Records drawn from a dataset
Content starts
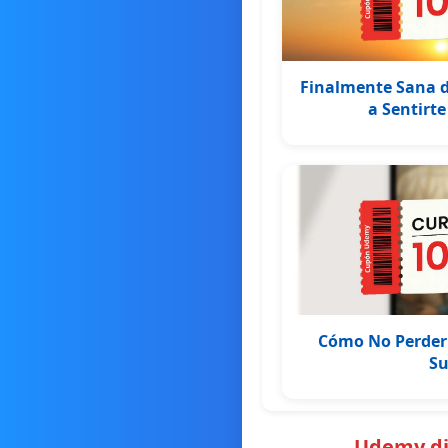
Finalmente Sana d
a Sentirt
Cómo No Perder a
Su
Udemy dic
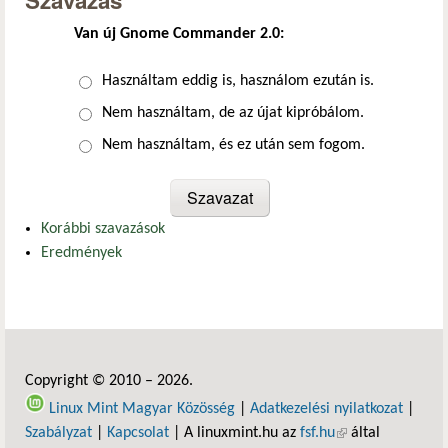
Szavazás
Van új Gnome Commander 2.0:
Választások
Használtam eddig is, használom ezután is.
Nem használtam, de az újat kipróbálom.
Nem használtam, és ez után sem fogom.
Korábbi szavazások
Eredmények
Copyright © 2010 – 2026.
Linux Mint Magyar Közösség
|
Adatkezelési nyilatkozat
|
Szabályzat
|
Kapcsolat
| A linuxmint.hu az
fsf.hu
(külső hivatkozás)
által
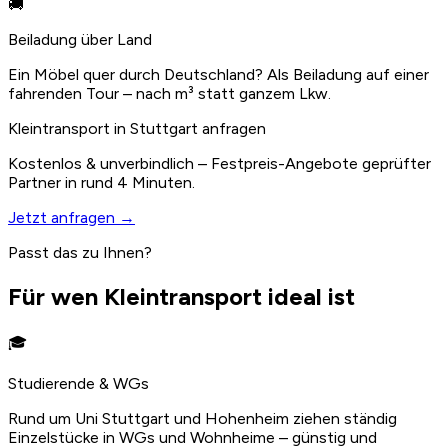
🚚
Beiladung über Land
Ein Möbel quer durch Deutschland? Als Beiladung auf einer
fahrenden Tour – nach m³ statt ganzem Lkw.
Kleintransport in Stuttgart anfragen
Kostenlos & unverbindlich – Festpreis-Angebote geprüfter
Partner in rund 4 Minuten.
Jetzt anfragen →
Passt das zu Ihnen?
Für wen Kleintransport ideal ist
🎓
Studierende & WGs
Rund um Uni Stuttgart und Hohenheim ziehen ständig
Einzelstücke in WGs und Wohnheime – günstig und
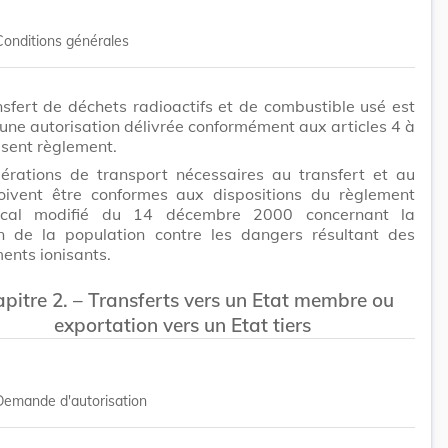
Conditions générales
nsfert de déchets radioactifs et de combustible usé est
une autorisation délivrée conformément aux articles 4 à
sent règlement.
érations de transport nécessaires au transfert et au
doivent être conformes aux dispositions du règlement
ucal modifié du 14 décembre 2000 concernant la
on de la population contre les dangers résultant des
ents ionisants.
pitre 2. – Transferts vers un Etat membre ou
exportation vers un Etat tiers
Demande d'autorisation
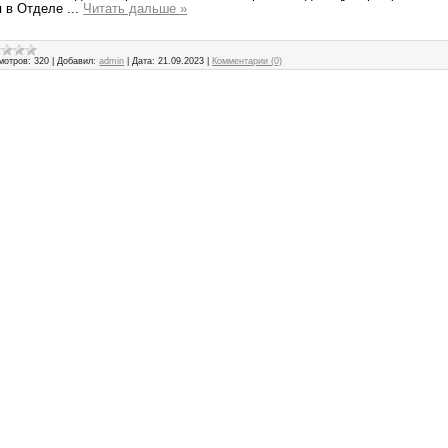
я в Отделе
...
Читать дальше »
мотров:
320
|
Добавил:
admin
|
Дата:
21.09.2023
|
Комментарии (0)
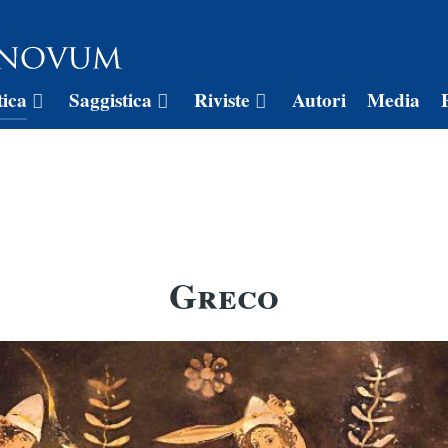
tica
Saggistica
Riviste
Autori
Media
Greco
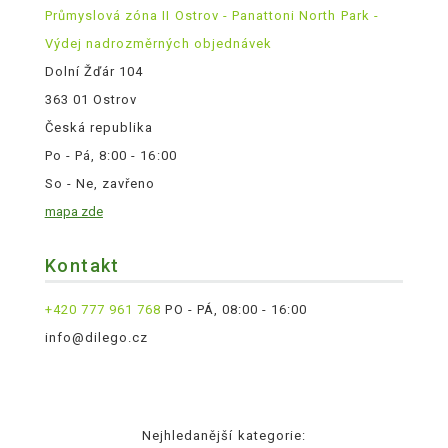
Průmyslová zóna II Ostrov - Panattoni North Park -
Výdej nadrozměrných objednávek
Dolní Žďár 104
363 01 Ostrov
Česká republika
Po - Pá, 8:00 - 16:00
So - Ne, zavřeno
mapa zde
Kontakt
+420 777 961 768
PO - PÁ, 08:00 - 16:00
info@dilego.cz
Nejhledanější kategorie:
Content ends
* THE PROBLEM
Set down every line of the entries above again, exactly as written, but not the pictures.

* RESULT OF THIS EXERCISE
Finalmente Sana d
a Sentirt
Cómo No Perder a
Su
Udemy dic
Szavazás
Van új Gnome Commander 2.0:
Választások
Használtam eddig is, használom ezután is.
Nem használtam, de az újat kipróbálom.
Nem használtam, és ez után sem fogom.
Korábbi szavazások
Eredmények
Copyright © 2010 – 2026.
Linux Mint Magyar Közösség
|
Adatkezelési nyilatkozat
|
Szabályzat
|
Kapcsolat
| A linuxmint.hu az
fsf.hu
(külső hivatkozás)
által
🚚
Beiladung über Land
Ein Möbel quer durch Deutschland? Als Beiladung auf einer
fahrenden Tour – nach m³ statt ganzem Lkw.
Kleintransport in Stuttgart anfragen
Kostenlos & unverbindlich – Festpreis-Angebote geprüfter
Partner in rund 4 Minuten.
Jetzt anfragen →
Passt das zu Ihnen?
Für wen Kleintransport ideal ist
🎓
Studierende & WGs
Rund um Uni Stuttgart und Hohenheim ziehen ständig
Einzelstücke in WGs und Wohnheime – günstig und
Conditions générales
nsfert de déchets radioactifs et de combustible usé est
une autorisation délivrée conformément aux articles 4 à
sent règlement.
érations de transport nécessaires au transfert et au
doivent être conformes aux dispositions du règlement
ucal modifié du 14 décembre 2000 concernant la
on de la population contre les dangers résultant des
ents ionisants.
pitre 2. – Transferts vers un Etat membre ou
exportation vers un Etat tiers
Demande d'autorisation
я в Отделе
...
Читать дальше »
мотров:
320
|
Добавил:
admin
|
Дата:
21.09.2023
|
Комментарии (0)
tica
Saggistica
Riviste
Autori
Media
Greco
Průmyslová zóna II Ostrov - Panattoni North Park -
Výdej nadrozměrných objednávek
Dolní Žďár 104
363 01 Ostrov
Česká republika
Po - Pá, 8:00 - 16:00
So - Ne, zavřeno
mapa zde
Kontakt
+420 777 961 768
PO - PÁ, 08:00 - 16:00
info@dilego.cz
Nejhledanější kategorie:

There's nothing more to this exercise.